At the start of this thread I pointed out some serious problems with
the change proposed in XCU ERN 10 and expressed the opinion that
mandating "accurate" c_nlink values (in relation to the files in the
archive) as it does would be "madness". David Korn responded with "I
completely agree with Geoff Clare that mandating accurate c_nlink
values in the archive is madness." None of the other contributors to
the thread disagreed. (Note that when Paul Eggert said "if the
filesystem is not being changed while pax is running, then the link
counts should be accurate" he was not using "accurate" in the same
sense as David and me - he was referring to use of the file's st_nlink
value.)
I assumed that this would mean the end of that proposed change.
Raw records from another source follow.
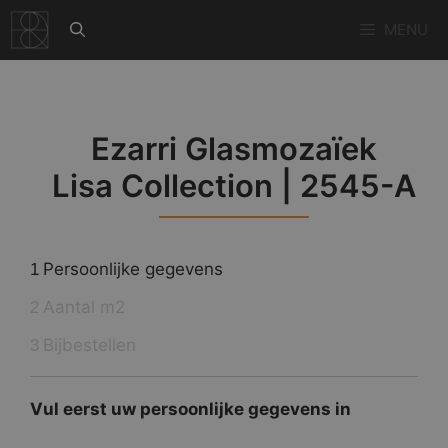
Ga
MENU
naar
de
inhoud
Ezarri Glasmozaïek
Lisa Collection | 2545-A
Persoonlijke gegevens
1
Aantal m2
2
Bijbestellen
3
Vul eerst uw persoonlijke gegevens in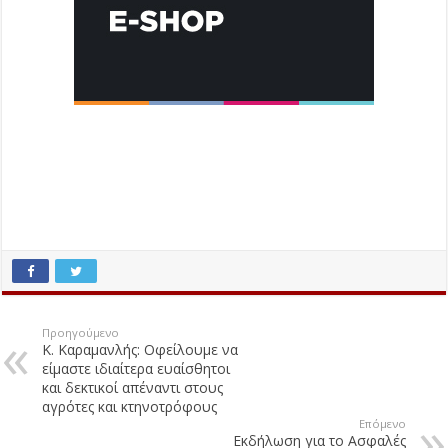
Προηγούμενο
Κ. Καραμανλής: Οφείλουμε να
είμαστε ιδιαίτερα ευαίσθητοι
και δεκτικοί απέναντι στους
αγρότες και κτηνοτρόφους
Επόμενο
Εκδήλωση για το Ασφαλές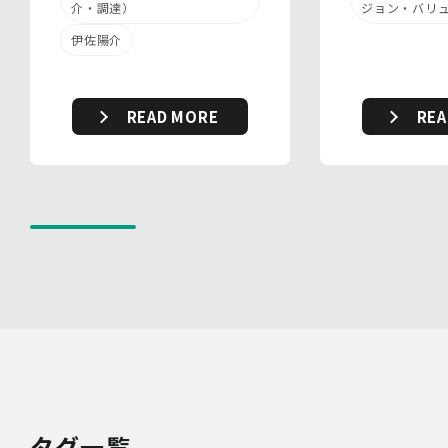
を適切に取り扱い、正確かつ最新のものとするよう適切な
ジョン・バリ
介・調達）
処置を講じます。
伊佐陽介
また、個人データの漏えい、滅失又は毀損の防止その他の
個人データの保護のため、個人データを適切かつ安全に管
理します。
REA
READ MORE
当社は、個人情報を適切に取り扱うため、以下の安全管理
措置を実施します。
(1)組織的安全管理措置
・ 個人データの取扱いに関する責任者を定め、報告連絡
体制や取扱方法を管理しています。
・ 個人情報の取扱状況について定期的な点検及び監査を
実施しています。
(2)人的安全管理措置
・ 個人データの取扱いに関する留意事項について、従業
員に定期的な研修を実施しています。
・ 個人データについての秘密保持に関する事項を就業規
則に規定しています。
(3)物理的安全管理措置
・個人データを取扱う区域において、従業員の入退室管理
及び持ち込む機器等の制限を行うとともに、権限を有しな
い者による個人データの閲覧を防止する措置を講じていま
タグ一覧
す。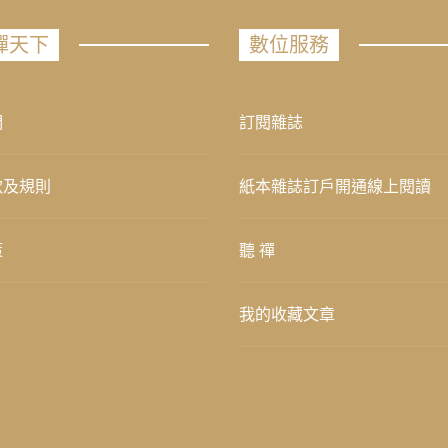
禪天下
數位服務
們
訂閱雜誌
款及規則
紙本雜誌訂戶開通線上閱讀
策
聽 禪
我的收藏文章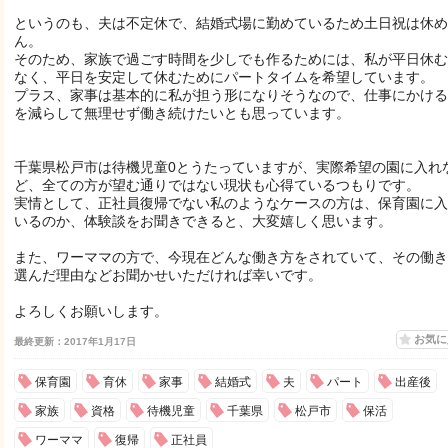
というのも、夫は不定休で、結婚式場に勤めているため土日祝は休め
ん。
そのため、家族で過ごす時間を少しでも作るためには、私が平日休む
なく、平日を安定して休むためにパートタイムを希望しています。
プラス、家事は基本的に私が担う形になりそうなので、仕事にかける
を減らして無理せず働き続けたいとも思っています。
千葉県松戸市は待機児童0とうたっていますが、実際希望の園に入れ
ど、全ての方が望む通りではない現状も心得ているつもりです。
実情として、正社員復帰でない私のようなケースの方は、保育園に入
いるのか、体験談をお聞きできると、大変嬉しく思います。
また、ワーママの方で、今現在どんな働き方をされていて、その働き
選んだ理由などお聞かせいただければ幸いです。
よろしくお願いします。
お気
最終更新：2017年1月17日
保育園
育休
家事
結婚式
夫
パート
出産後
家族
資格
待機児童
千葉県
松戸市
保活
ワーママ
復帰
正社員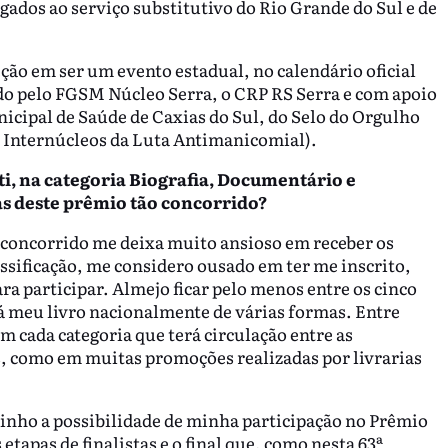
igados ao serviço substitutivo do Rio Grande do Sul e de
eção em ser um evento estadual, no calendário oficial
ado pelo FGSM Núcleo Serra, o CRP RS Serra e com apoio
cipal de Saúde de Caxias do Sul, do Selo do Orgulho
 Internúcleos da Luta Antimanicomial).
ti, na categoria Biografia, Documentário e
as deste prêmio tão concorrido?
concorrido me deixa muito ansioso em receber os
ssificação, me considero ousado em ter me inscrito,
a participar. Almejo ficar pelo menos entre os cinco
ará meu livro nacionalmente de várias formas. Entre
em cada categoria que terá circulação entre as
es, como em muitas promoções realizadas por livrarias
nho a possibilidade de minha participação no Prêmio
tapas de finalistas e o final que, como nesta 63ª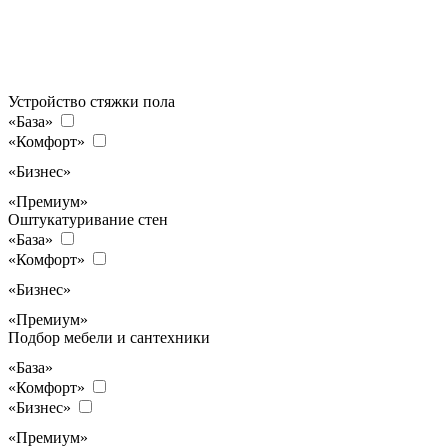
Устройство стяжки пола
«База»
«Комфорт»
«Бизнес»
«Премиум»
Оштукатуривание стен
«База»
«Комфорт»
«Бизнес»
«Премиум»
Подбор мебели и сантехники
«База»
«Комфорт»
«Бизнес»
«Премиум»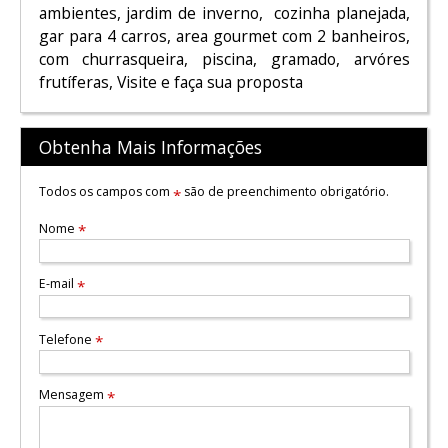
ambientes, jardim de inverno, cozinha planejada,
gar para 4 carros, area gourmet com 2 banheiros,
com churrasqueira, piscina, gramado, arvóres
frutíferas, Visite e faça sua proposta
Obtenha Mais Informações
Todos os campos com
são de preenchimento obrigatório.
*
Nome
*
E-mail
*
Telefone
*
Mensagem
*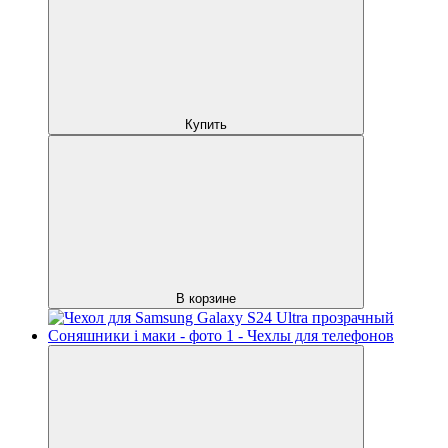
Купить
В корзине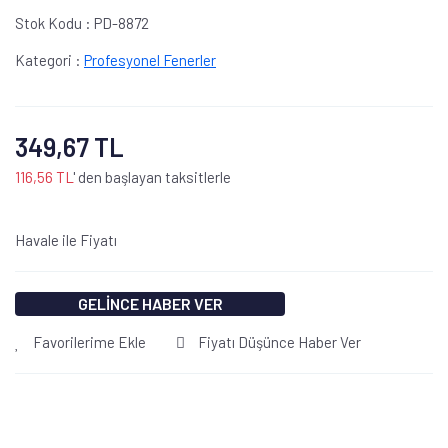
Stok Kodu :
PD-8872
Kategori :
Profesyonel Fenerler
349,67 TL
116,56 TL
' den başlayan taksitlerle
Havale ile Fiyatı
GELİNCE HABER VER
Favorilerime Ekle
Fiyatı Düşünce Haber Ver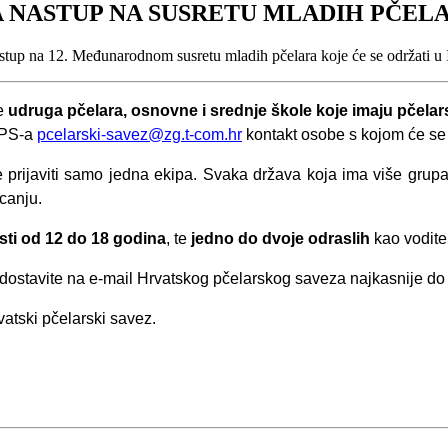
ZA NASTUP NA SUSRETU MLADIH PČEL
nastup na 12. Međunarodnom susretu mladih pčelara koje će se održati u 
ne
udruga pčelara, osnovne i srednje škole koje imaju pčelarske
HPS-a
pcelarski-savez@zg.t-com.hr
kontakt osobe s kojom će se d
prijaviti samo jedna ekipa. Svaka država koja ima više grupa n
canju.
osti od 12 do 18 godina
, te
jedno do dvoje odraslih
kao voditel
 dostavite na e-mail Hrvatskog pčelarskog saveza najkasnije d
vatski pčelarski savez.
I think
the other participants in the thread made the same assumption, as it
was not mentioned again - the discussion concentrated instead on finding
a viable alternative.
Now, against all expectation, it as been reaffirmed. The latest
minutes say:
ERN 10 A/M
This was revisited and additional rationale added as to why this
approach is being taken.
The change in the wording for c_nlink for TC/XXX/XXX was chosen to allow
old archivers to process archives created to conform to this standard.
Other proposals to date would (a) either break compatibility
or (b) require pax to maintain extra state for files that it
does not not need to do so.
Of these reasons one is lame, and the other is plain wrong.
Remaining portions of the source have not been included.